Taking the temperature of human-modified tropical forest landscapes using airborne laser scanning

Dr Tommaso Jucker1

1CSIRO, Floreat, Australia

Microclimatic conditions in forest understoreys play a key role in shaping the composition and function of these ecosystems. Consequently, understanding what drives variation in microclimate is critical to forecasting ecosystem responses to global change, particularly in the tropics where many species already operate close to their thermal limits. To address this knowledge gap, we explored the potential of airborne laser scanning (ALS) as a way to indirectly map microclimate across human-modified tropical landscapes. To do so, we established a network of microclimate sensors across the world’s largest forest degradation experiment in Borneo. We then used structural equation modelling to combine these observations with ALS data to characterise how topography and canopy structure shape microclimate.
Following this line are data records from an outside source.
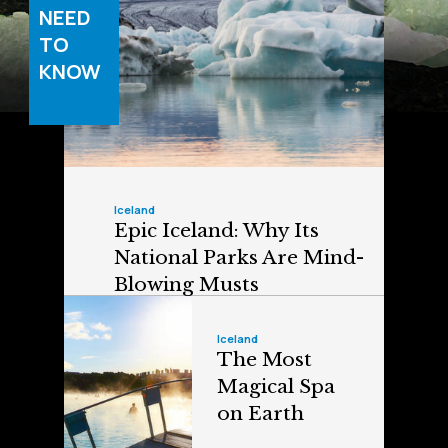
NEED
TO
KNOW
Iceland
Epic Iceland: Why Its
National Parks Are Mind-
Blowing Musts
Iceland
The Most
Magical Spa
on Earth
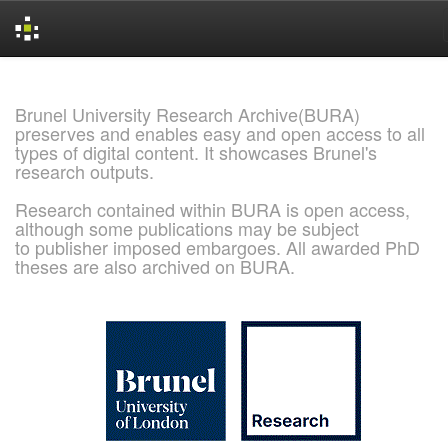
Skip
navigation
Brunel University Research Archive(BURA)
preserves and enables easy and open access to all
types of digital content. It showcases Brunel's
research outputs.
Research contained within BURA is open access,
although some publications may be subject
to publisher imposed embargoes. All awarded PhD
theses are also archived on BURA.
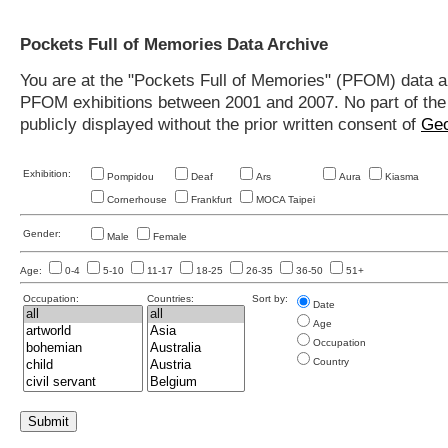
Pockets Full of Memories Data Archive
You are at the "Pockets Full of Memories" (PFOM) data arc
PFOM exhibitions between 2001 and 2007. No part of the s
publicly displayed without the prior written consent of
Geo
Exhibition:
Pompidou
Deaf
Ars
Aura
Kiasma
Cornerhouse
Frankfurt
MOCA Taipei
Gender:
Male
Female
Age:
0-4
5-10
11-17
18-25
26-35
36-50
51+
Occupation:
Countries:
Sort by:
Date
Age
Occupation
Country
We found that topography and vegetation structure were strong predictors of local microclimate, with elevation and terrain curvature primarily influencing daily mean temperatures and vapour pressure deficit (VPD), whereas canopy height had a clear dampening effect on microclimate extremes. This effect tended to saturate once canopy height exceeded 20 m – suggesting that despite intensive logging, secondary forests remain largely thermally buffered. Nonetheless, at a landscape-scale microclimate was highly heterogeneous, with maximum temperatures ranging between 24.2–37.2°C. Based on this, we estimate that 15% of the landscape is currently sub-optimal for forest regeneration, a figure that we project could rise to 34% by 2100 due to regional warming alone. Together, our results emphasise how emerging remote sensing technologies such as ALS can redefine how we model habitat suitability at scales relevant for conservation.


I’m a Research Scientist at CSIRO and an adjunct Research Fellow at the University of Western Australia. My research is broadly focused on understanding what determines the composition, structure and function of forest ecosystems in an effort to predict how these will respond to rapid environmental change and how this in turn will impact society.